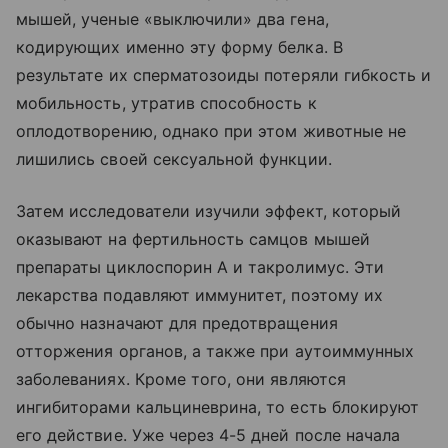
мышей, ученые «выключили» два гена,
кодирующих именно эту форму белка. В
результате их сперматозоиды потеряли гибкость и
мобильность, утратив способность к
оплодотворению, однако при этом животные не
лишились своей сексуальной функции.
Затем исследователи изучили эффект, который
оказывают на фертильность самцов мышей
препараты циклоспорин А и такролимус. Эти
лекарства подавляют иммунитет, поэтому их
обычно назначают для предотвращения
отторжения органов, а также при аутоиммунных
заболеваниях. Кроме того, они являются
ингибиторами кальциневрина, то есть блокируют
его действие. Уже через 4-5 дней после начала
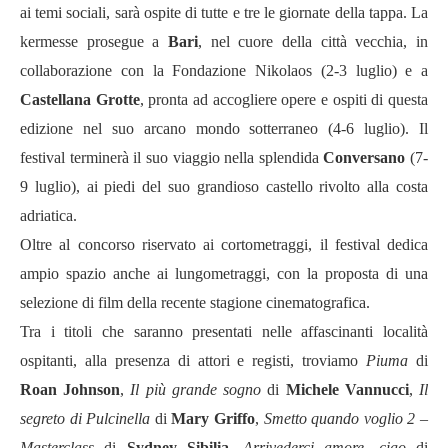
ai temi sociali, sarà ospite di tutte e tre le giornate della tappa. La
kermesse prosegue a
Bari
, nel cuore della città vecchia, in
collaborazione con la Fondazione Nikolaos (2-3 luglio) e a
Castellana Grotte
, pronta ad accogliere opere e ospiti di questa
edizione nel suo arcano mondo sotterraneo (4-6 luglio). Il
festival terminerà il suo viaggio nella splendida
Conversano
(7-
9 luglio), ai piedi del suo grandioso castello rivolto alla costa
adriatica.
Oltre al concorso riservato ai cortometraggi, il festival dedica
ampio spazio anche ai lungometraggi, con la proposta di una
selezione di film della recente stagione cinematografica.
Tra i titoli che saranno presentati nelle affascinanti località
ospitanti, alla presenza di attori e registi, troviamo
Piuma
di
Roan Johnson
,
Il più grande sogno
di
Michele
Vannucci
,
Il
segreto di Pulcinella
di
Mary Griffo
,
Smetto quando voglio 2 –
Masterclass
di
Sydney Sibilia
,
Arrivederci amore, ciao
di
--
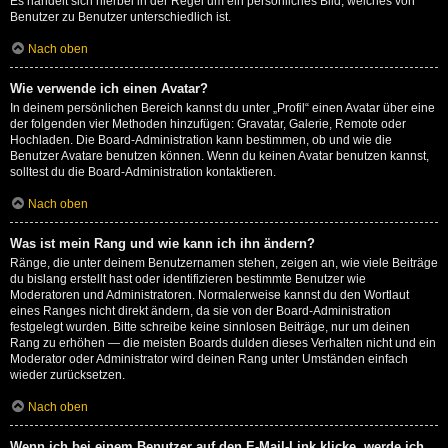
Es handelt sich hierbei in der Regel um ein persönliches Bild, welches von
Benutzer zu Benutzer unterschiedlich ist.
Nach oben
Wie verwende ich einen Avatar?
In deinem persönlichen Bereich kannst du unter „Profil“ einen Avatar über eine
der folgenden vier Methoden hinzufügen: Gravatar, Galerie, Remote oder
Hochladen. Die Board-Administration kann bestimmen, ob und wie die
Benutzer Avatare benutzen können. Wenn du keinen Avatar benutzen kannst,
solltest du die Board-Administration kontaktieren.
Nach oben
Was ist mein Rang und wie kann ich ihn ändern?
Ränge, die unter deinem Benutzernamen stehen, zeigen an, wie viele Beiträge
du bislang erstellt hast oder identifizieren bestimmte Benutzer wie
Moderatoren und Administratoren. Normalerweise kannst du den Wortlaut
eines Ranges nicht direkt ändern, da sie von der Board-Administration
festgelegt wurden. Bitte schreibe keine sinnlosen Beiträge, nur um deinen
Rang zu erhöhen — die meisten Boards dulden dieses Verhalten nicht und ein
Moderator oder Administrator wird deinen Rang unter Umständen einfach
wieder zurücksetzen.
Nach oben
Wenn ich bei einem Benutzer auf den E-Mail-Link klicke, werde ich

### Problem to solve
Your answer should consist of the lines above that hold the word "Administration", copied exactly.

### Response area
Hochladen. Die Board-Administration kann bestimmen, ob und wie die
solltest du die Board-Administration kontaktieren.
eines Ranges nicht direkt ändern, da sie von der Board-Administration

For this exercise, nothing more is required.